My wife linked it to me and was like "Look at how big the turnout was! Highest turnout in U.S. history!" (at 80.3%)
Wow, that's amazing. I'm guessing the then very-limited suffrage had to do with it. It would have been just white landowning males at the time, right?
it's a number progression, 1839 came before it
https://en.m.wikipedia.org/wiki/Timeline_of_the_far_future https://en.m.wikipedia.org/wiki/Timeline_of_the_universe https://en.m.wikipedia.org/wiki/Ultimate_fate_of_the_universe https://en.m.wikipedia.org/wiki/Threads_(1984_film) https://en.m.wikipedia.org/wiki/The_Day_After https://en.m.wikipedia.org/wiki/False_vacuum https://en.m.wikipedia.org/wiki/When_the_Wind_Blows_(comics)
Nothing like a bit of bedtime existential dread.

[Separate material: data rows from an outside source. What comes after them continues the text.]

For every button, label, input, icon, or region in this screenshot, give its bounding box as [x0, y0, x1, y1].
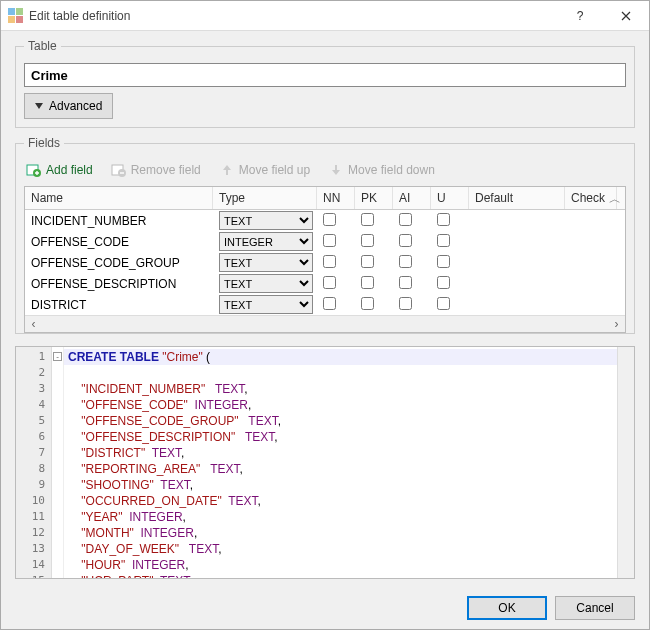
- u-checkbox[interactable]: [437, 234, 450, 247]
- pk-checkbox[interactable]: [361, 234, 374, 247]
- field-type-select[interactable]: TEXT: [219, 295, 313, 314]
- nn-checkbox[interactable]: [323, 297, 336, 310]
- nn-checkbox[interactable]: [323, 213, 336, 226]
- field-type-select[interactable]: TEXT: [219, 253, 313, 272]
- u-checkbox[interactable]: [437, 213, 450, 226]
- pk-checkbox[interactable]: [361, 297, 374, 310]
- fields-fieldset: Fields Add field Remove field Move field…: [15, 136, 635, 334]
- horizontal-scrollbar[interactable]: ‹ ›: [25, 315, 625, 332]
- col-name[interactable]: Name: [25, 187, 213, 209]
- add-field-label: Add field: [46, 163, 93, 177]
- col-default[interactable]: Default: [469, 187, 565, 209]
- arrow-down-icon: [328, 162, 344, 178]
- fields-grid: ︿ Name Type NN PK AI U Default Check INC…: [24, 186, 626, 333]
- u-checkbox[interactable]: [437, 255, 450, 268]
- remove-field-button[interactable]: Remove field: [111, 162, 201, 178]
- vertical-scrollbar[interactable]: [617, 347, 634, 578]
- col-ai[interactable]: AI: [393, 187, 431, 209]
- u-checkbox[interactable]: [437, 276, 450, 289]
- fold-icon[interactable]: -: [53, 352, 62, 361]
- remove-field-label: Remove field: [131, 163, 201, 177]
- field-name[interactable]: INCIDENT_NUMBER: [25, 214, 213, 228]
- nn-checkbox[interactable]: [323, 234, 336, 247]
- cancel-button[interactable]: Cancel: [555, 596, 635, 620]
- app-icon: [7, 8, 23, 24]
- help-button[interactable]: ?: [557, 1, 603, 31]
- grid-body[interactable]: INCIDENT_NUMBERTEXTOFFENSE_CODEINTEGEROF…: [25, 210, 625, 315]
- close-button[interactable]: [603, 1, 649, 31]
- nn-checkbox[interactable]: [323, 276, 336, 289]
- nn-checkbox[interactable]: [323, 255, 336, 268]
- table-row[interactable]: OFFENSE_DESCRIPTIONTEXT: [25, 273, 625, 294]
- table-fieldset: Table Advanced: [15, 39, 635, 128]
- ai-checkbox[interactable]: [399, 276, 412, 289]
- grid-header: Name Type NN PK AI U Default Check: [25, 187, 625, 210]
- field-type-select[interactable]: TEXT: [219, 274, 313, 293]
- u-checkbox[interactable]: [437, 297, 450, 310]
- add-field-button[interactable]: Add field: [26, 162, 93, 178]
- move-down-button[interactable]: Move field down: [328, 162, 435, 178]
- window-title: Edit table definition: [29, 9, 557, 23]
- field-type-select[interactable]: INTEGER: [219, 232, 313, 251]
- col-pk[interactable]: PK: [355, 187, 393, 209]
- table-row[interactable]: INCIDENT_NUMBERTEXT: [25, 210, 625, 231]
- scroll-up-icon[interactable]: ︿: [609, 191, 621, 208]
- ai-checkbox[interactable]: [399, 255, 412, 268]
- titlebar: Edit table definition ?: [1, 1, 649, 31]
- move-up-button[interactable]: Move field up: [219, 162, 310, 178]
- advanced-button[interactable]: Advanced: [24, 93, 113, 119]
- field-type-select[interactable]: TEXT: [219, 211, 313, 230]
- field-name[interactable]: OFFENSE_CODE: [25, 235, 213, 249]
- ok-button[interactable]: OK: [467, 596, 547, 620]
- table-legend: Table: [24, 39, 61, 53]
- pk-checkbox[interactable]: [361, 276, 374, 289]
- table-row[interactable]: OFFENSE_CODEINTEGER: [25, 231, 625, 252]
- field-name[interactable]: DISTRICT: [25, 298, 213, 312]
- ai-checkbox[interactable]: [399, 234, 412, 247]
- line-gutter: 123456789101112131415: [16, 347, 52, 578]
- pk-checkbox[interactable]: [361, 255, 374, 268]
- ai-checkbox[interactable]: [399, 297, 412, 310]
- dialog-footer: OK Cancel: [1, 587, 649, 629]
- pk-checkbox[interactable]: [361, 213, 374, 226]
- dialog-window: Edit table definition ? Table Advanced F…: [0, 0, 650, 630]
- scroll-right-icon[interactable]: ›: [608, 316, 625, 333]
- col-nn[interactable]: NN: [317, 187, 355, 209]
- close-icon: [621, 11, 631, 21]
- field-name[interactable]: OFFENSE_DESCRIPTION: [25, 277, 213, 291]
- sql-code[interactable]: CREATE TABLE "Crime" ( "INCIDENT_NUMBER"…: [64, 347, 617, 578]
- fields-legend: Fields: [24, 136, 64, 150]
- scroll-left-icon[interactable]: ‹: [25, 316, 42, 333]
- fold-column: -: [52, 347, 64, 578]
- col-u[interactable]: U: [431, 187, 469, 209]
- sql-editor[interactable]: 123456789101112131415 - CREATE TABLE "Cr…: [15, 346, 635, 579]
- table-row[interactable]: OFFENSE_CODE_GROUPTEXT: [25, 252, 625, 273]
- move-down-label: Move field down: [348, 163, 435, 177]
- ai-checkbox[interactable]: [399, 213, 412, 226]
- table-row[interactable]: DISTRICTTEXT: [25, 294, 625, 315]
- fields-toolbar: Add field Remove field Move field up Mov…: [24, 160, 626, 186]
- table-name-input[interactable]: [24, 63, 626, 87]
- arrow-up-icon: [219, 162, 235, 178]
- advanced-label: Advanced: [49, 99, 102, 113]
- chevron-down-icon: [35, 103, 43, 109]
- remove-icon: [111, 162, 127, 178]
- add-icon: [26, 162, 42, 178]
- content-area: Table Advanced Fields Add field Remove f…: [1, 31, 649, 587]
- move-up-label: Move field up: [239, 163, 310, 177]
- col-type[interactable]: Type: [213, 187, 317, 209]
- field-name[interactable]: OFFENSE_CODE_GROUP: [25, 256, 213, 270]
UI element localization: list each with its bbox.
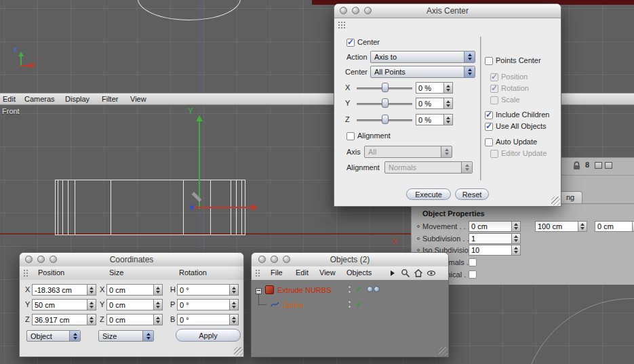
execute-button[interactable]: Execute <box>406 188 451 200</box>
pos-y-field[interactable]: 50 cm <box>32 299 87 310</box>
drag-handle[interactable] <box>23 269 29 277</box>
size-mode-select[interactable]: Size <box>98 330 154 342</box>
slider-y-thumb[interactable] <box>382 98 389 108</box>
object-origin-point[interactable] <box>190 205 194 209</box>
lock-icon[interactable] <box>573 161 580 170</box>
movement-z-field[interactable]: 0 cm <box>595 221 633 232</box>
rot-p-field[interactable]: 0 ° <box>177 299 230 310</box>
objects-menu-view[interactable]: View <box>319 268 336 277</box>
iso-subdivision-field[interactable]: 10 <box>469 245 512 256</box>
apply-button[interactable]: Apply <box>176 329 241 342</box>
include-children-checkbox[interactable] <box>485 111 493 119</box>
render-visibility-dot[interactable] <box>348 290 351 294</box>
alignment-checkbox-label: Alignment <box>357 132 391 140</box>
slider-x-value-field[interactable]: 0 % <box>416 82 444 94</box>
movement-y-stepper[interactable] <box>578 221 587 232</box>
menu-cameras[interactable]: Cameras <box>24 95 55 103</box>
objects-menu-file[interactable]: File <box>271 268 283 277</box>
editor-visibility-dot[interactable] <box>348 300 351 304</box>
slider-z-thumb[interactable] <box>382 115 389 124</box>
reset-button[interactable]: Reset <box>455 188 489 200</box>
resize-grip[interactable] <box>234 347 243 356</box>
history-badge[interactable]: 8 <box>585 161 589 169</box>
size-x-stepper[interactable] <box>154 284 163 296</box>
flip-normals-checkbox[interactable] <box>469 258 477 266</box>
center-select[interactable]: All Points <box>370 66 475 78</box>
enabled-check-icon[interactable]: ✓ <box>355 285 361 294</box>
subdivision-stepper[interactable] <box>512 233 521 244</box>
menu-edit[interactable]: Edit <box>3 95 16 103</box>
render-visibility-dot[interactable] <box>348 305 351 308</box>
movement-x-stepper[interactable] <box>512 221 521 232</box>
slider-z-stepper[interactable] <box>444 114 453 125</box>
editor-update-checkbox[interactable] <box>490 150 498 158</box>
use-all-objects-checkbox[interactable] <box>485 123 493 131</box>
pos-x-field[interactable]: -18.363 cm <box>32 284 87 296</box>
object-mode-select[interactable]: Object <box>26 330 81 342</box>
tree-item-extrude-nurbs[interactable]: Extrude NURBS <box>277 286 331 294</box>
size-y-stepper[interactable] <box>154 299 163 310</box>
pos-z-stepper[interactable] <box>87 314 96 325</box>
objects-titlebar[interactable]: Objects (2) <box>252 253 448 267</box>
movement-x-field[interactable]: 0 cm <box>469 221 512 232</box>
x-axis-arrow[interactable] <box>193 207 252 208</box>
center-checkbox[interactable] <box>346 39 355 47</box>
pos-y-stepper[interactable] <box>87 299 96 310</box>
y-axis-arrow[interactable] <box>199 117 200 209</box>
scale-checkbox[interactable] <box>490 96 498 104</box>
tree-item-spline[interactable]: Spline <box>283 301 304 309</box>
panel-layout-icon[interactable] <box>605 162 612 169</box>
subdivision-field[interactable]: 1 <box>469 233 512 244</box>
coordinates-titlebar[interactable]: Coordinates <box>20 253 243 267</box>
objects-menu-edit[interactable]: Edit <box>296 268 309 277</box>
movement-y-field[interactable]: 100 cm <box>535 221 578 232</box>
menu-filter[interactable]: Filter <box>102 95 118 103</box>
slider-x-stepper[interactable] <box>444 82 453 94</box>
rotation-checkbox[interactable] <box>490 85 498 93</box>
menu-display[interactable]: Display <box>65 95 90 103</box>
hierarchical-checkbox[interactable] <box>469 270 477 279</box>
pos-z-field[interactable]: 36.917 cm <box>32 314 87 325</box>
rot-b-stepper[interactable] <box>230 314 239 325</box>
auto-update-checkbox[interactable] <box>485 138 493 146</box>
tab-smoothing[interactable]: ng <box>558 191 582 204</box>
alignment-checkbox[interactable] <box>346 132 355 140</box>
home-icon[interactable] <box>414 268 423 278</box>
resize-grip[interactable] <box>551 197 560 205</box>
drag-handle[interactable] <box>338 21 346 29</box>
size-z-field[interactable]: 0 cm <box>106 314 154 325</box>
pos-x-stepper[interactable] <box>87 284 96 296</box>
smoothing-tag-icon[interactable] <box>374 286 380 292</box>
header-position: Position <box>38 268 64 277</box>
rot-h-stepper[interactable] <box>230 284 239 296</box>
eye-icon[interactable] <box>427 268 436 278</box>
size-y-field[interactable]: 0 cm <box>106 299 154 310</box>
action-select[interactable]: Axis to <box>370 51 475 63</box>
axis-center-titlebar[interactable]: Axis Center <box>334 4 561 18</box>
rot-h-field[interactable]: 0 ° <box>177 284 230 296</box>
slider-x-thumb[interactable] <box>382 83 389 92</box>
size-z-stepper[interactable] <box>154 314 163 325</box>
points-center-checkbox[interactable] <box>485 57 493 65</box>
iso-subdivision-stepper[interactable] <box>512 245 521 256</box>
alignment-select[interactable]: Normals <box>384 161 473 174</box>
rot-b-field[interactable]: 0 ° <box>177 314 230 325</box>
slider-y-stepper[interactable] <box>444 98 453 109</box>
rot-p-stepper[interactable] <box>230 299 239 310</box>
menu-view[interactable]: View <box>130 95 146 103</box>
menu-overflow-icon[interactable] <box>391 270 395 276</box>
panel-layout-icon[interactable] <box>595 162 602 169</box>
slider-y-value-field[interactable]: 0 % <box>416 98 444 109</box>
resize-grip[interactable] <box>439 347 448 356</box>
slider-z-value-field[interactable]: 0 % <box>416 114 444 125</box>
objects-menu-objects[interactable]: Objects <box>346 268 372 277</box>
axis-select[interactable]: All <box>364 146 452 158</box>
position-checkbox[interactable] <box>490 73 498 81</box>
search-icon[interactable] <box>401 268 410 278</box>
size-x-field[interactable]: 0 cm <box>106 284 154 296</box>
smoothing-tag-icon[interactable] <box>367 286 373 292</box>
view-label: Front <box>2 107 20 115</box>
editor-visibility-dot[interactable] <box>348 285 351 289</box>
enabled-check-icon[interactable]: ✓ <box>355 300 361 309</box>
drag-handle[interactable] <box>255 269 261 277</box>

plants family mostly the ones that evolved to lose thier chlorophyll (specific familys, and thier phyologeny) then search for research papers for in depths explanations.
- Argon2
- USB
- Hotwheels sysiphus
- Error detection and correction
- ISO 8601
- Standard Streams
- Subset
- ENIAC
- WYSIWYG
I wanted to know the difference between them because I was drawing digitally and changed the color picker settings.
I was wondering why we forget stuff when walking into a different room sometimes.
I don't remember—but I know the compose key is useful.
I was looking at different spins of Fedora Linux, and saw the Budgie version, which I hadn't heard of before.
Saw a post on Lemmy about recent protests in the US so I went and checked how big protests were.
It was Father's Day in some places, but not where I live, so I was curious about Father's Day dates.
I don't think there's an easy way to do that in Firefox. Or at least it doesn't give you information such as last visited time.
https://en.wikipedia.org/wiki/List_of_problems_in_loop_theory_and_quasigroup_theory
And I'm pretty sure a bunch of other pages related to loops and quasigroups. I don't still have them open, though.
Mine:
- Bugsnax
- Sigmund Freud
- Doug Ducey
- Racial discrimination in jury selection
- Jaguar
- City of Gastronomy
- Muslin
- Anna Delviy
- Nancy Pelosi
- Aileen Wuornus
- Lindsey Graham
- Weimar Republic
- Good Night White Pride(on German Wikipedia)
- First Opium War
- Finland–Russia relations
- Cambrian
- https://en.m.wikipedia.org/wiki/Weregild
- https://en.m.wikipedia.org/wiki/Great_Oxidation_Event
- https://en.m.wikipedia.org/wiki/Cymothoa_exigua
- https://en.m.wikipedia.org/wiki/Yellowstone_Caldera
- https://en.m.wikipedia.org/wiki/Lion%27s_mane_jellyfish
In case you were wondering:
The Yellowstone Volcano Observatory monitors volcanic activity and does not consider an eruption imminent.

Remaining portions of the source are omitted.